Task to carry out -
Retype each record exactly; no pictures.

[Task inputs — start]

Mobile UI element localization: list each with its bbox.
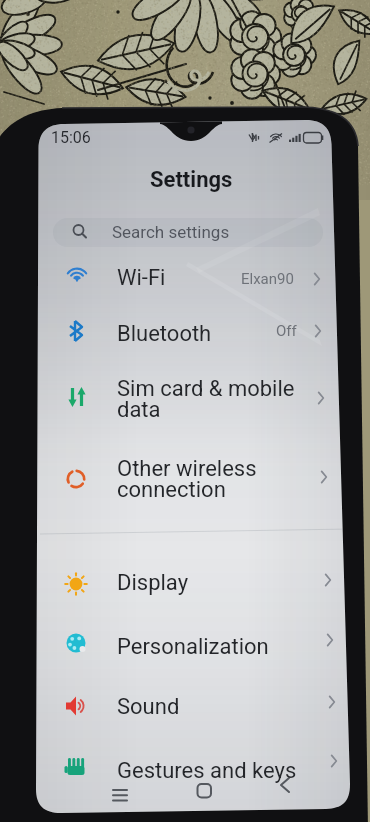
button[interactable]: Personalization — [40, 612, 345, 672]
staticText: Settings — [150, 167, 233, 193]
staticText: Other wireless — [117, 456, 257, 482]
button[interactable]: Display — [40, 552, 345, 612]
staticText: Gestures and keys — [117, 758, 297, 784]
staticText: Display — [117, 570, 189, 596]
staticText: Sound — [117, 694, 180, 720]
staticText: Search settings — [112, 222, 230, 242]
button[interactable]: Sound — [40, 674, 345, 734]
button[interactable]: Wi-Fi — [40, 254, 345, 306]
staticText: Sim card & mobile — [117, 376, 295, 402]
button[interactable]: Search settings — [53, 218, 323, 247]
staticText: Bluetooth — [117, 321, 212, 347]
button[interactable]: Bluetooth — [40, 306, 345, 358]
button[interactable]: Sim card & mobile data — [40, 360, 345, 436]
staticText: Off — [276, 322, 297, 340]
staticText: 15:06 — [51, 128, 91, 147]
button[interactable]: Recents — [100, 776, 142, 806]
button[interactable]: Gestures and keys — [40, 734, 345, 790]
button[interactable]: Back — [264, 772, 306, 802]
button[interactable]: Other wireless connection — [40, 440, 345, 516]
staticText: Personalization — [117, 634, 269, 660]
button[interactable]: Home — [183, 776, 225, 806]
staticText: Elxan90 — [241, 270, 294, 288]
staticText: data — [117, 397, 161, 423]
staticText: Wi-Fi — [117, 265, 166, 291]
staticText: connection — [117, 477, 226, 503]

[Task inputs — finish]

Worked solution -
Mobile UI element localization: list each with its bbox.
button[interactable]: Personalization — [40, 612, 345, 672]
staticText: Settings — [150, 167, 233, 193]
staticText: Other wireless — [117, 456, 257, 482]
button[interactable]: Display — [40, 552, 345, 612]
staticText: Gestures and keys — [117, 758, 297, 784]
staticText: Display — [117, 570, 189, 596]
staticText: Sound — [117, 694, 180, 720]
staticText: Search settings — [112, 222, 230, 242]
button[interactable]: Sound — [40, 674, 345, 734]
button[interactable]: Wi-Fi — [40, 254, 345, 306]
staticText: Sim card & mobile — [117, 376, 295, 402]
button[interactable]: Search settings — [53, 218, 323, 247]
staticText: Bluetooth — [117, 321, 212, 347]
button[interactable]: Bluetooth — [40, 306, 345, 358]
button[interactable]: Sim card & mobile data — [40, 360, 345, 436]
staticText: Off — [276, 322, 297, 340]
staticText: 15:06 — [51, 128, 91, 147]
button[interactable]: Recents — [100, 776, 142, 806]
button[interactable]: Gestures and keys — [40, 734, 345, 790]
button[interactable]: Back — [264, 772, 306, 802]
button[interactable]: Other wireless connection — [40, 440, 345, 516]
staticText: Personalization — [117, 634, 269, 660]
button[interactable]: Home — [183, 776, 225, 806]
staticText: Elxan90 — [241, 270, 294, 288]
staticText: data — [117, 397, 161, 423]
staticText: Wi-Fi — [117, 265, 166, 291]
staticText: connection — [117, 477, 226, 503]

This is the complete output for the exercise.